Stung by a scathing report on extrajudicial killings in the police force by UN Special Rapporteur Philip Alston, the Government lambasted the law professor for “failing to understand the country’s peculiarities, recent political problems and the challenges it faces in its healing and reconciliation after the post-election violence.”

A then dumbstruck Police Commissioner Hussein Ali said of the Australian lawyer; “he only spent an hour with us. He was always in a hurry rushing off somewhere. It is not sufficient to write a report. Anyone can make an accusation... it does not take a brain surgeon to come up with one,” he had concluded then. That was 2009.

The chilling discovery of the death of three Kenyans last week supposedly in the hands of police officers has an ominous ring to the findings of Prof Alston.

What could have happened? Is the police service beyond salvage? Clearly, the impunity that Prof Alston talked about is still widespread as before in the police force. Those who killed the three knew they could somehow get away with it.

The Law Society of Kenya deserves commendation for taking the fight to the doorstep of the police’s top command.

But just how deep the rot in the police force is anybody's guess. It is easy to understand the anguish going through the head of the Inspector General of Police Joseph Boinnet in the aftermath of the eerie discovery.

But it will take more than a moralising disclaimer to repair the damage caused by the incident that led to the death of human rights lawyer Willie Kimani, Josephine Mwenda and Joseph Muiruri.

Evidently, the police have a long way to go to polish their soiled image. The death of any Kenyan in the hands of those who should protect them is regrettable.

It erodes the confidence people have in the institutions of Government.

But that goes beyond the real problem facing the police force. For so long, the focus had been on the hardware stuff; houses, motor vehicles, guns and ammunition.

Obviously, to expect a policeman who sleeps in a one-roomed tin structure, without the means of transport to get to a crime scene and with a G-3 rifle to give you the best of security is to stretch it too far.

For despite giving them the comfort they have, the police force continues to perform abysmally, mistreating those they swore to work for. Let us face it, is it that we expect too much from the police?

There are those who say that the reforms in the force have achieved little. True, as currently set up, the police force is incapable of safeguarding the interests of the tax-paying public.

What we have is a gang-like outfit modelled to work for the Big Man first and to serve the interests of the public second.

Just ask any ordinary Kenyan their experiences with the police.

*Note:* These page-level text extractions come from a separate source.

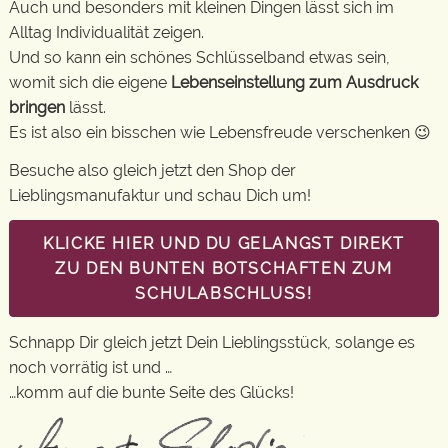
Auch und besonders mit kleinen Dingen lässt sich im
Alltag Individualität zeigen.
Und so kann ein schönes Schlüsselband etwas sein,
womit sich die eigene
Lebenseinstellung zum Ausdruck
bringen
lässt.
Es ist also ein bisschen wie Lebensfreude verschenken 😉
Besuche also gleich jetzt den Shop der
Lieblingsmanufaktur und schau Dich um!
KLICKE HIER UND DU GELANGST DIREKT
ZU DEN BUNTEN BOTSCHAFTEN ZUM
SCHULABSCHLUSS!
Schnapp Dir gleich jetzt Dein Lieblingsstück, solange es
noch vorrätig ist und …
…komm auf die bunte Seite des Glücks!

The apologists will like to think that the much-acclaimed reforms did nothing to shake up the foundation of one of the institutions with a gory past, largely inherited from British colonialists where salute for the king and a courtsy for the queen was the order of the day.

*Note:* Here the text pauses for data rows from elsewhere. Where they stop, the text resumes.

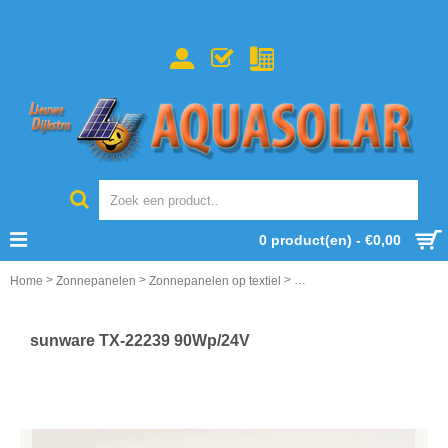
0 product(en) - €0,00
>
>
>
Home
Zonnepanelen
Zonnepanelen op textiel
sunware TX-22239 90Wp/2
sunware TX-22239 90Wp/24V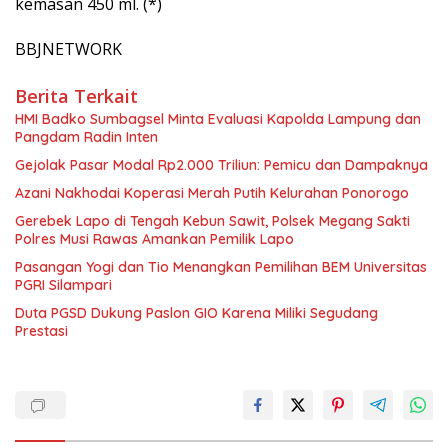
kemasan 450 ml. (*)
BBJNETWORK
Berita Terkait
HMI Badko Sumbagsel Minta Evaluasi Kapolda Lampung dan
Pangdam Radin Inten
Gejolak Pasar Modal Rp2.000 Triliun: Pemicu dan Dampaknya
Azani Nakhodai Koperasi Merah Putih Kelurahan Ponorogo
Gerebek Lapo di Tengah Kebun Sawit, Polsek Megang Sakti
Polres Musi Rawas Amankan Pemilik Lapo
Pasangan Yogi dan Tio Menangkan Pemilihan BEM Universitas
PGRI Silampari
Duta PGSD Dukung Paslon GIO Karena Miliki Segudang
Prestasi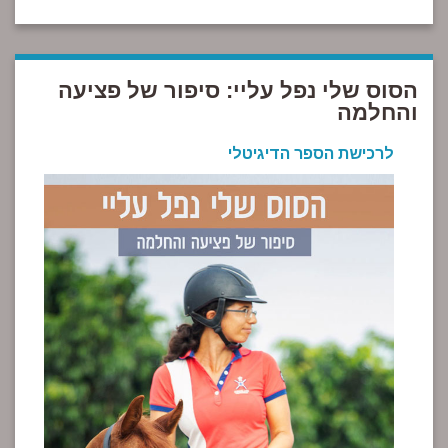
הסוס שלי נפל עליי: סיפור של פציעה
והחלמה
לרכישת הספר הדיגיטלי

Community policing programmes did little to break the wall created by years of violence against civilians, human rights abuse and plain injustice meted with great abandon. Honestly, few Kenyans will find anything good to say about the police. Their encounter with the police is often laced with tales of intimidation and coercion.

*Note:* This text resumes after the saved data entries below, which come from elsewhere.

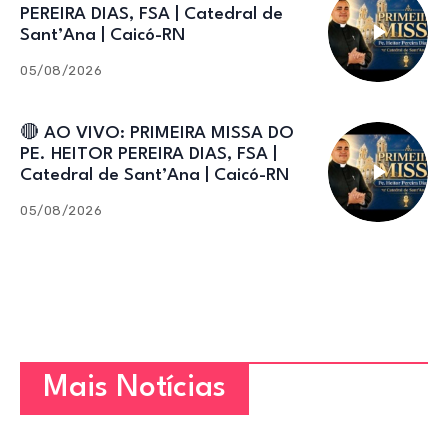
PEREIRA DIAS, FSA | Catedral de
Sant’Ana | Caicó-RN
05/08/2026
🔴 AO VIVO: PRIMEIRA MISSA DO
PE. HEITOR PEREIRA DIAS, FSA |
Catedral de Sant’Ana | Caicó-RN
05/08/2026
Mais Notícias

Of course, there are those rare cases where the boys in blue have exceeded expectation, but that is just that.

To the police, policing is more about instilling fear of the heavens than assurance of law and order. At times, it seems as if in the eyes of the police, there is no innocent Kenyan. All are potential suspects.

Indeed, if the police even tried to resolve some of the simplest injustices that the common mwananchi has to live with each day, there would be something to celebrate.

I have had the occasion to meet with Kenyans who feel hard-done by the police. From the mama mboga to the hawker and the tout who for nothing else other than simply getting about with their livelihood find themselves on the wrong side of the boys in blue.

I will give you an example. A couple of months ago, I visited the main prisons in my county. Among the prisoners serving time there was a mama mboga.

She had fallen afoul of the law for selling her wares at a prohibited area, she told me. The police officers, I believe, were so thorough in their case that they secured a conviction for the poor woman.

“I have school-going children,” she told me... I need to be out of here please help me,” she pleaded with me. I highlighted her case in this column and an officer of the court approached me and asked for her details.

She is now free. The irony is that the police go out of their way to convict the small fish.